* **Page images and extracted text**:
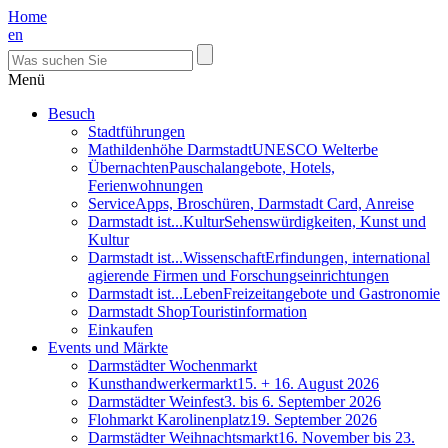
Home
en
Menü
Besuch
Stadtführungen
Mathildenhöhe Darmstadt
UNESCO Welterbe
Übernachten
Pauschalangebote, Hotels,
Ferienwohnungen
Service
Apps, Broschüren, Darmstadt Card, Anreise
Darmstadt ist...Kultur
Sehenswürdigkeiten, Kunst und
Kultur
Darmstadt ist...Wissenschaft
Erfindungen, international
agierende Firmen und Forschungseinrichtungen
Darmstadt ist...Leben
Freizeitangebote und Gastronomie
Darmstadt Shop
Touristinformation
Einkaufen
Events und Märkte
Darmstädter Wochenmarkt
Kunsthandwerkermarkt
15. + 16. August 2026
Darmstädter Weinfest
3. bis 6. September 2026
Flohmarkt Karolinenplatz
19. September 2026
Darmstädter Weihnachtsmarkt
16. November bis 23.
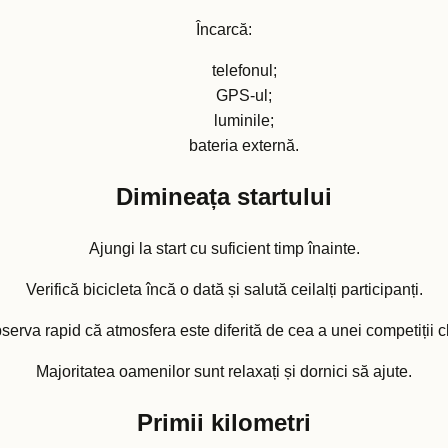
Încarcă:
telefonul;
GPS-ul;
luminile;
bateria externă.
Dimineața startului
Ajungi la start cu suficient timp înainte.
Verifică bicicleta încă o dată și salută ceilalți participanți.
serva rapid că atmosfera este diferită de cea a unei competiții c
Majoritatea oamenilor sunt relaxați și dornici să ajute.
Primii kilometri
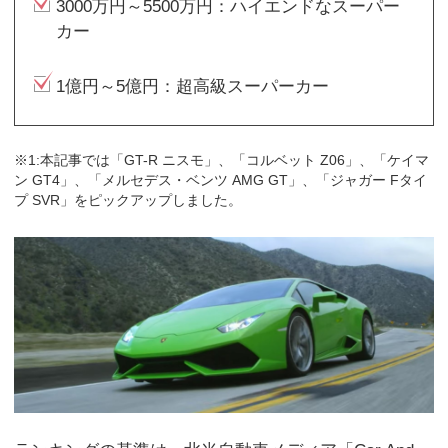
3000万円～5500万円：ハイエンドなスーパー
カー
1億円～5億円：超高級スーパーカー
※1:本記事では「GT-R ニスモ」、「コルベット Z06」、「ケイマ
ン GT4」、「メルセデス・ベンツ AMG GT」、「ジャガー Fタイ
プ SVR」をピックアップしました。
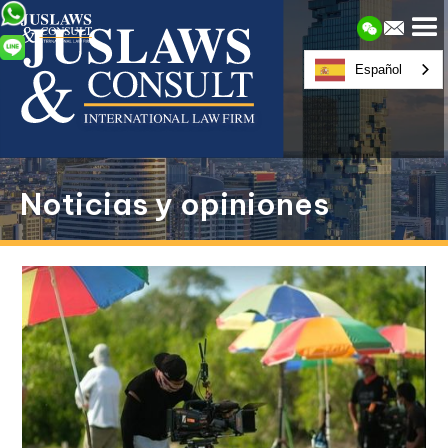
Español
Noticias y opiniones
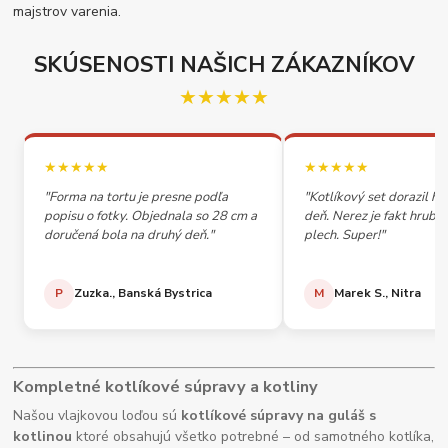
majstrov varenia.
SKÚSENOSTI NAŠICH ZÁKAZNÍKOV
★★★★★
★★★★★
★★★★★
"Forma na tortu je presne podľa
"Kotlíkový set dorazil h
popisu o fotky. Objednala so 28 cm a
deň. Nerez je fakt hrubý,
doručená bola na druhý deň."
plech. Super!"
P
Zuzka., Banská Bystrica
M
Marek S., Nitra
Kompletné kotlíkové súpravy a kotliny
Našou vlajkovou loďou sú
kotlíkové súpravy na guláš s
kotlinou
ktoré obsahujú všetko potrebné – od samotného kotlíka,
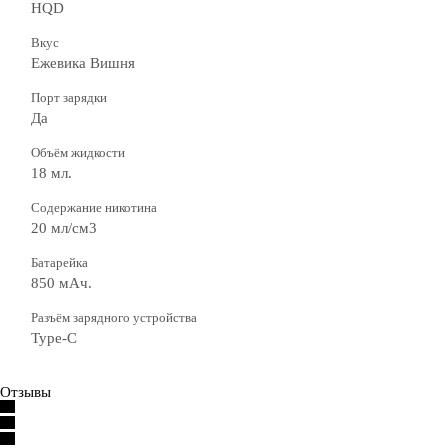
HQD
Вкус
Ежевика Вишня
Порт зарядки
Да
Объём жидкости
18 мл.
Содержание никотина
20 мл/см3
Батарейка
850 мАч.
Разъём зарядного устройства
Type-C
Отзывы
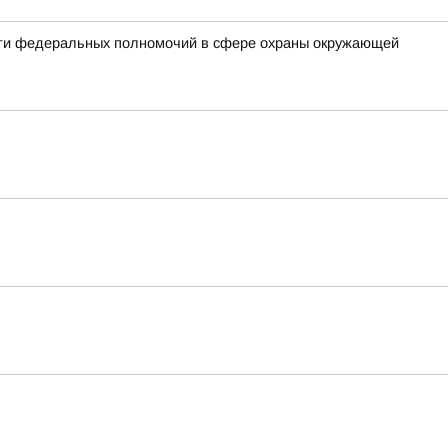
сти федеральных полномочий в сфере охраны окружающей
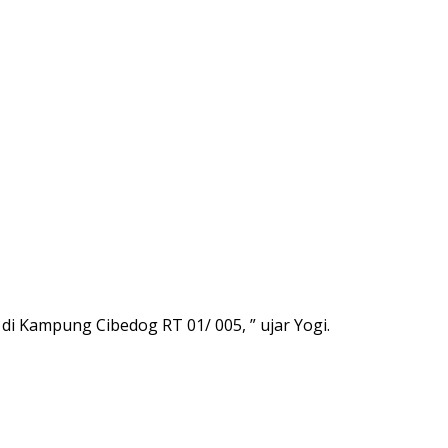
i Kampung Cibedog RT 01/ 005, ” ujar Yogi.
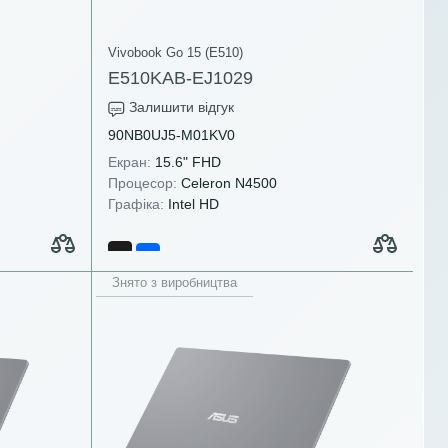
Vivobook Go 15 (E510)
E510KAB-EJ1029
Залишити відгук
90NB0UJ5-M01KV0
Екран:
15.6" FHD
Процесор:
Celeron N4500
Графіка:
Intel HD
Знято з виробництва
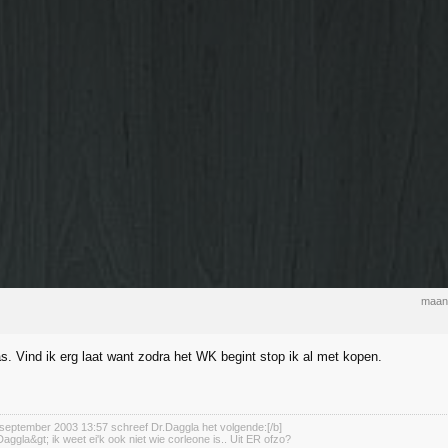
maan
s. Vind ik erg laat want zodra het WK begint stop ik al met kopen.
september 2003 13:57 schreef Dr.Daggla het volgende:[/b]
aggla&gt; ik weet ei'k ook niet wie corleone is.. Uit ER ofzo?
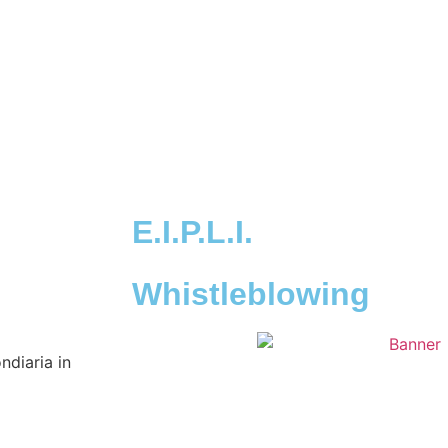
E.I.P.L.I.
Whistleblowing
ndiaria in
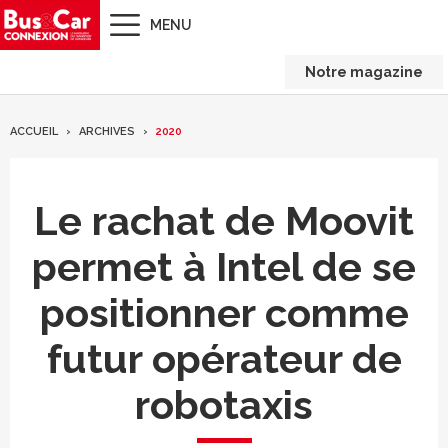
MENU
Notre magazine
ACCUEIL
ARCHIVES
2020
Le rachat de Moovit
permet à Intel de se
positionner comme
futur opérateur de
robotaxis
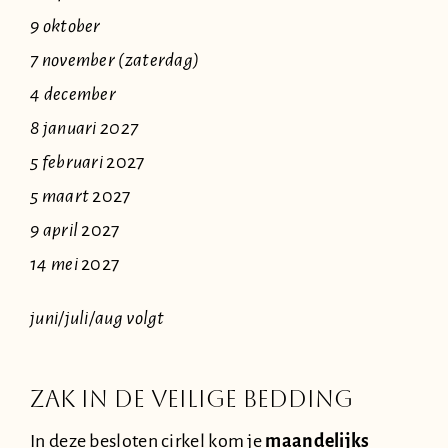
9 oktober
7 november (zaterdag)
4 december
8 januari 2027
5 februari
2027
5 maart
2027
9 april
2027
14 mei
2027
juni/juli/aug volgt
Zak in DE VEILIGe BEDDING
In deze besloten cirkel kom je
maandelijks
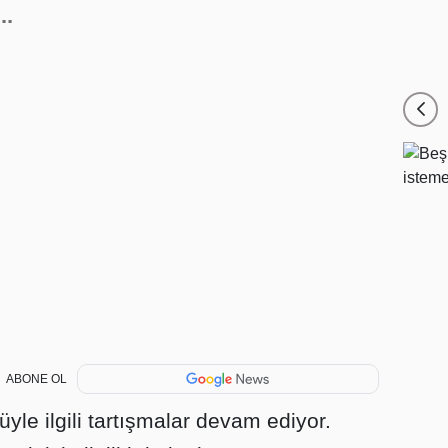
..
ABONE OL
yle ilgili tartışmalar devam ediyor.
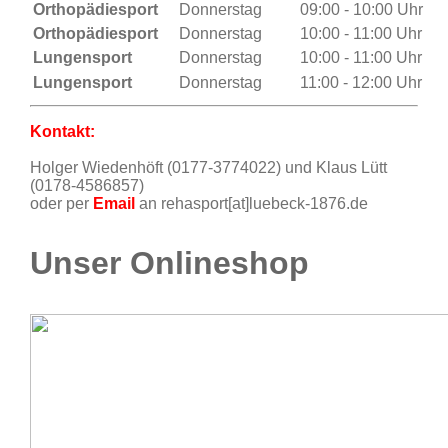
Orthopädiesport
Donnerstag
09:00 - 10:00 Uhr
Orthopädiesport
Donnerstag
10:00 - 11:00 Uhr
Lungensport
Donnerstag
10:00 - 11:00 Uhr
Lungensport
Donnerstag
11:00 - 12:00 Uhr
Kontakt:
Holger Wiedenhöft (0177-3774022) und Klaus Lütt
(0178-4586857)
oder per
Email
an rehasport[at]luebeck-1876.de
Unser Onlineshop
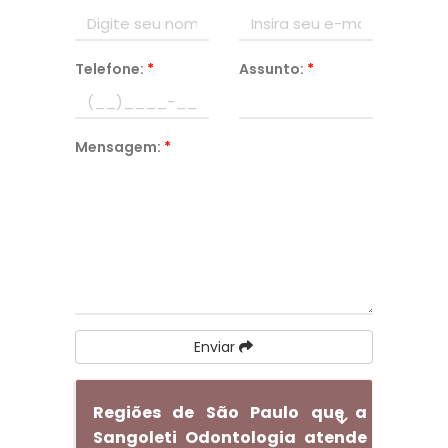
Telefone:
*
Assunto:
*
Mensagem:
*
Enviar
Regiões de São Paulo que a
Sangoleti Odontologia atende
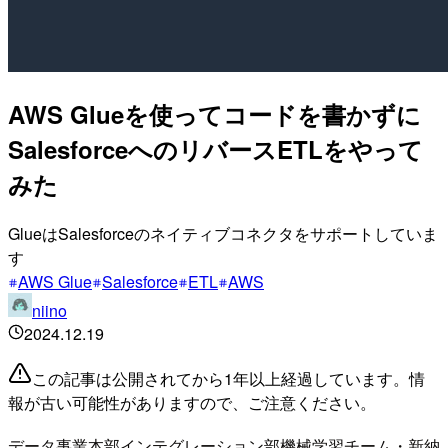
AWS Glueを使ってコードを書かずに
SalesforceへのリバースETLをやって
みた
GlueはSalesforceのネイティブコネクタをサポートしていま
す
AWS Glue
Salesforce
ETL
AWS
niino
2024.12.19
この記事は公開されてから1年以上経過しています。情
報が古い可能性がありますので、ご注意ください。
データ事業本部インテグレーション部機械学習チーム・新納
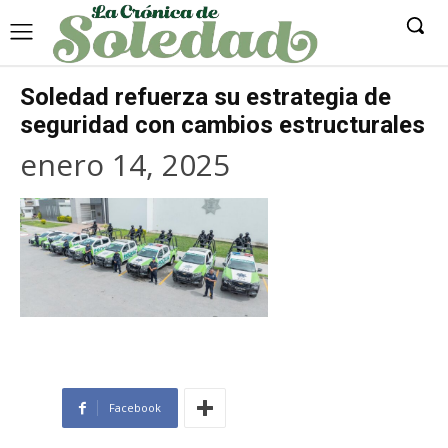
Soledad refuerza su estrategia de
seguridad con cambios estructurales
enero 14, 2025
Facebook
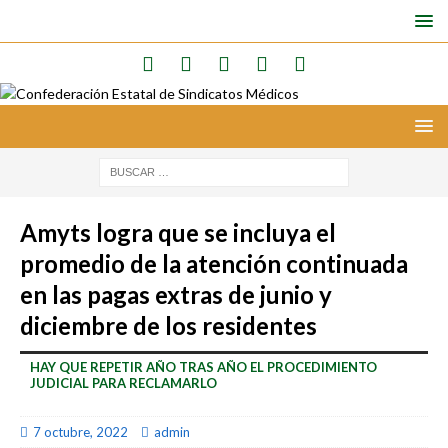
Amyts logra que se incluya el
promedio de la atención continuada
en las pagas extras de junio y
diciembre de los residentes
HAY QUE REPETIR AÑO TRAS AÑO EL PROCEDIMIENTO
JUDICIAL PARA RECLAMARLO
7 octubre, 2022
admin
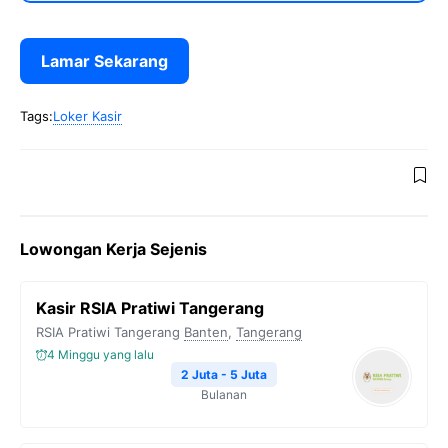
Lamar Sekarang
Tags:
Loker Kasir
Lowongan Kerja Sejenis
Kasir RSIA Pratiwi Tangerang
RSIA Pratiwi Tangerang
Banten
,
Tangerang
4 Minggu yang lalu
2 Juta - 5 Juta
Bulanan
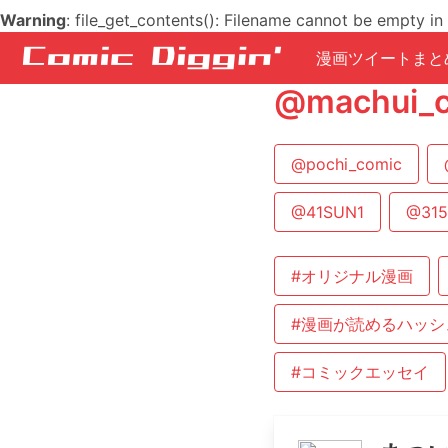
Warning
: file_get_contents(): Filename cannot be empty in
漫画ツイートまと
@machu
@pochi_comic
@41SUN1
@315
#オリジナル漫画
#漫画が読めるハッシ
#コミックエッセイ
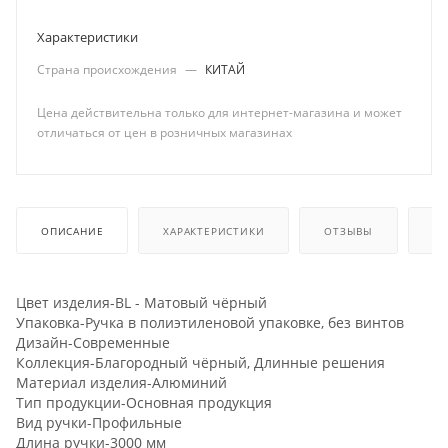
Характеристики
Страна происхождения
—
КИТАЙ
Цена действительна только для интернет-магазина и может
отличаться от цен в розничных магазинах
ОПИСАНИЕ
ХАРАКТЕРИСТИКИ
ОТЗЫВЫ
КА
Цвет изделия-BL - Матовый чёрный
Упаковка-Ручка в полиэтиленовой упаковке, без винтов
Дизайн-Современные
Коллекция-Благородный чёрный, Длинные решения
Материал изделия-Алюминий
Тип продукции-Основная продукция
Вид ручки-Профильные
Длина ручки-3000 мм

* **What to produce**: Look through the entries and find each line that has the string "Tangerang". Copy those lines.

* **Response below**:
Kasir RSIA Pratiwi Tangerang
RSIA Pratiwi Tangerang
Tangerang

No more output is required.